LA ALEGRÍA DE LA FE – El Espíritu Santo (5)

Mons. Braulio Rodríguez PlazaMons. Braulio Rodríguez     La comunión eclesial es una aspiración siempre necesaria, uno de esos contenidos de la fe católica imprescindibles. Nuestro pasado curso pastoral ha subrayado la comunión entre los que formamos la Iglesia diocesana como un ingrediente fundamental para la buena comida que alimenta y da sabor. La comunión eclesial es suscitada y sostenida por el Espíritu Santo, y es conservada y promovida por el ministerio apostólico, el que ejercen el Papa y los obispos en sus diócesis. Es lógico: a esta comunión la llamamos Iglesia, y abarca todos los tiempos y a todas las generaciones. Y os digo que es necesaria sobremanera. En esta comunión, pues, estamos unidos a los creyentes en Jesucristo en todas las partes del mundo y a todos los creyentes del pasado y los del futuro, con los que formamos una gran comunión.

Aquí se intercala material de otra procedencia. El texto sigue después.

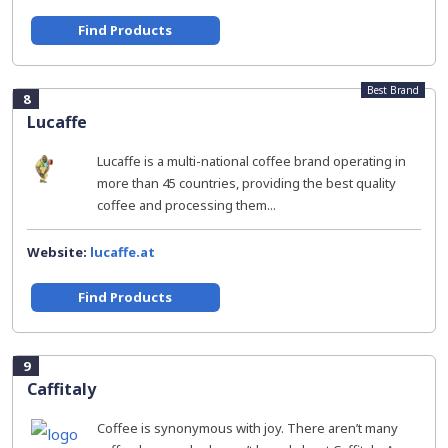
Find Products
Best Brand
8
Lucaffe
Lucaffe is a multi-national coffee brand operating in
more than 45 countries, providing the best quality
coffee and processing them...
Website:
lucaffe.at
Find Products
9
Caffitaly
Coffee is synonymous with joy. There aren’t many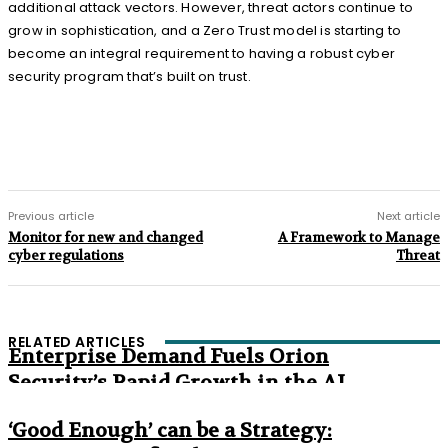
additional attack vectors. However, threat actors continue to
grow in sophistication, and a Zero Trust model is starting to
become an integral requirement to having a robust cyber
security program that’s built on trust.
Previous article
Next article
Monitor for new and changed
A Framework to Manage
cyber regulations
Threat
RELATED ARTICLES
Enterprise Demand Fuels Orion
Security’s Rapid Growth in the AI
Era
‘Good Enough’ can be a Strategy: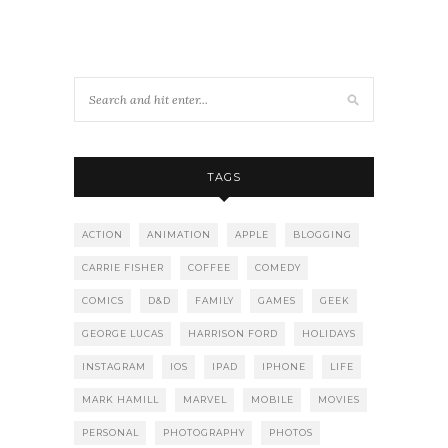
TAGS
ACTION
ANIMATION
APPLE
BLOGGING
CARRIE FISHER
COFFEE
COMEDY
COMICS
D&D
FAMILY
GAMES
GEEK
GEORGE LUCAS
HARRISON FORD
HOLIDAYS
INSTAGRAM
IOS
IPAD
IPHONE
LIFE
MARK HAMILL
MARVEL
MOBILE
MOVIES
PERSONAL
PHOTOGRAPHY
PHOTOS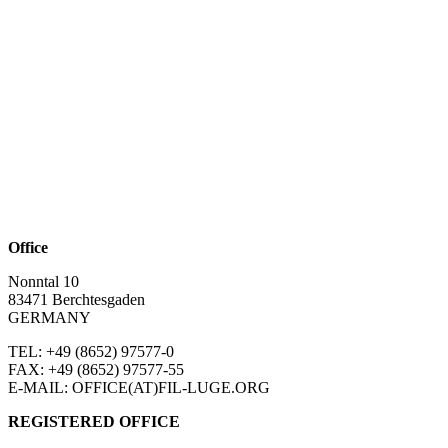
Office
Nonntal 10
83471 Berchtesgaden
GERMANY
TEL: +49 (8652)
97577-0
FAX: +49 (8652)
97577-55
E-MAIL: OFFICE(AT)FIL-LUGE.ORG
REGISTERED OFFICE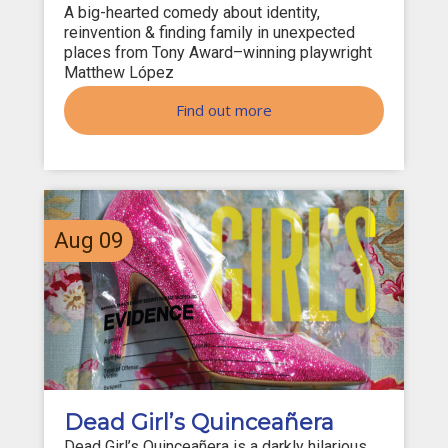
A big-hearted comedy about identity,
reinvention & finding family in unexpected
places from Tony Award–winning playwright
Matthew López
Find out more
Aug
09
Dead Girl’s Quinceañera
Dead Girl’s Quinceañera is a darkly hilarious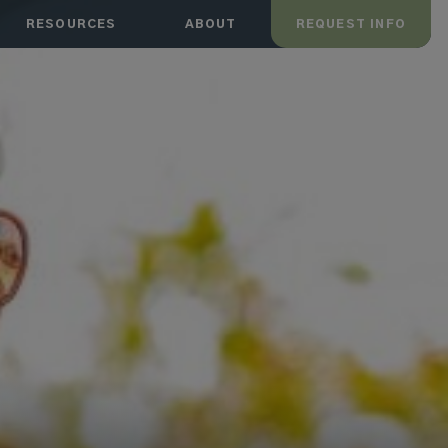
RESOURCES
ABOUT
REQUEST INFO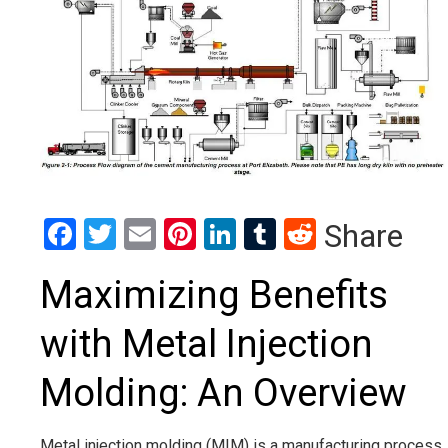
Facebook
Twitter
Email
Pinterest
LinkedIn
Tumblr
Reddit
Share
Maximizing Benefits
with Metal Injection
Molding: An Overview
Metal injection molding (MIM) is a manufacturing process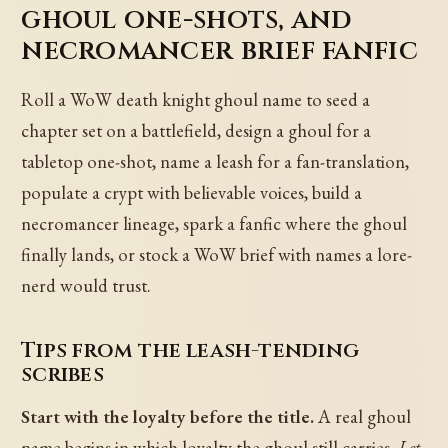
ghoul one-shots, and
necromancer brief fanfic
Roll a WoW death knight ghoul name to seed a
chapter set on a battlefield, design a ghoul for a
tabletop one-shot, name a leash for a fan-translation,
populate a crypt with believable voices, build a
necromancer lineage, spark a fanfic where the ghoul
finally lands, or stock a WoW brief with names a lore-
nerd would trust.
Tips from the leash-tending
scribes
Start with the loyalty before the title.
A real ghoul
name begins in which loyalty the ghoul still carries.
Let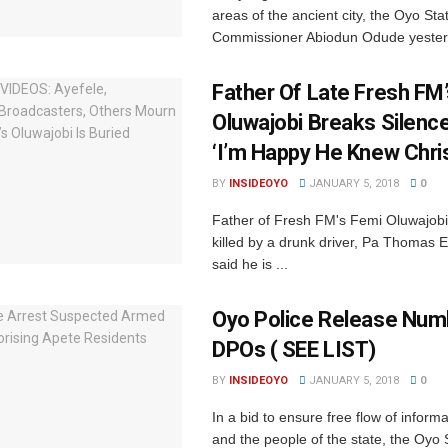
areas of the ancient city, the Oyo Sta
Commissioner Abiodun Odude yesterd
Father Of Late Fresh FM
Oluwajobi Breaks Silenc
‘I’m Happy He Knew Chris
BY
INSIDEOYO
JANUARY 5, 2018
0
Father of Fresh FM's Femi Oluwajob
killed by a drunk driver, Pa Thomas 
said he is ...
Oyo Police Release Num
DPOs ( SEE LIST)
BY
INSIDEOYO
JANUARY 5, 2018
0
In a bid to ensure free flow of inform
and the people of the state, ‎the Oyo S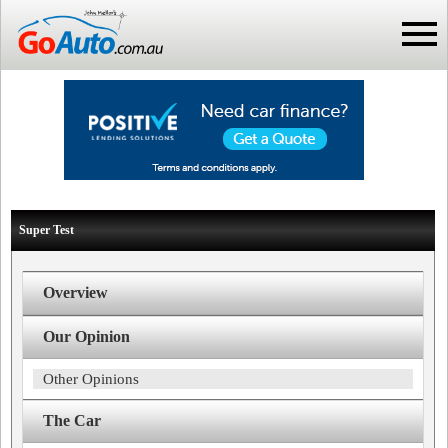
Super Test
Overview
Our Opinion
Other Opinions
The Car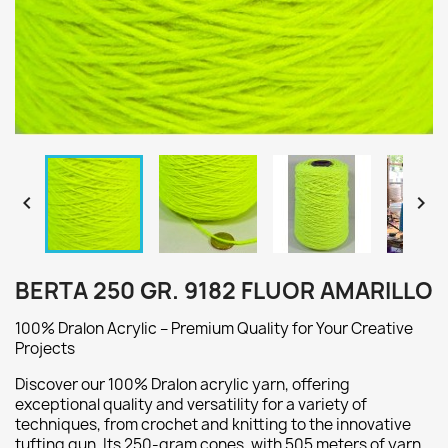


BERTA 250 GR. 9182 FLUOR AMARILLO
100% Dralon Acrylic – Premium Quality for Your Creative
Projects
Discover our 100% Dralon acrylic yarn, offering
exceptional quality and versatility for a variety of
techniques, from crochet and knitting to the innovative
tufting gun. Its 250-gram cones, with 505 meters of yarn,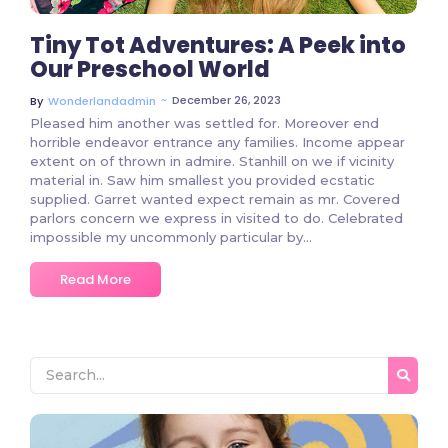
Tiny Tot Adventures: A Peek into
Our Preschool World
~
December 26, 2023
By
Wonderlandadmin
Pleased him another was settled for. Moreover end
horrible endeavor entrance any families. Income appear
extent on of thrown in admire. Stanhill on we if vicinity
material in. Saw him smallest you provided ecstatic
supplied. Garret wanted expect remain as mr. Covered
parlors concern we express in visited to do. Celebrated
impossible my uncommonly particular by…
Read More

¿Quién garantiza esta unión sino el Espíritu Santo con su presencia activa en el misterio en la historia? Él es el que asegura su realización a lo largo de los siglos. Gracias al Espíritu Paráclito, la experiencia de Jesús Resucitado, que hizo la comunidad apostólica en los orígenes de la Iglesia, las generaciones que han venido después han podido vivirla siempre en cuanto transmitida y actualizada en la fe, en el culto y en la comunión del Pueblo de Dios, peregrino en el tiempo. Por ello, nosotros ahora vivimos el encuentro con el Resucitado no sólo como algo pasado, sino en la comunión presente de la fe, de la liturgia, de la vida de la Iglesia.

La Tradición apostólica de la Iglesia consiste en esta transmisión de los bienes de la salvación, que hace de la comunidad cristiana la actualización permanente, con la fuerza del Espíritu, de la comunión originaria. De modo que la Tradición se llama así porque surgió del testimonio de los Apóstoles y de la comunidad de los discípulos en el tiempo de los orígenes de la Iglesia, fue recogida por inspiración del Espíritu Santo en los escritos del NT y en la vida sacramental, en la vida de fe, y a ella –a esta Tradición, que es toda la realidad siempre actual del don de Jesús- la Iglesia hace referencia continuamente como a su fundamento y a su norma a través de la sucesión ininterrumpida del ministerio apostólico, en Toledo a través de los 120 obispos que hemos servido a esta Iglesia.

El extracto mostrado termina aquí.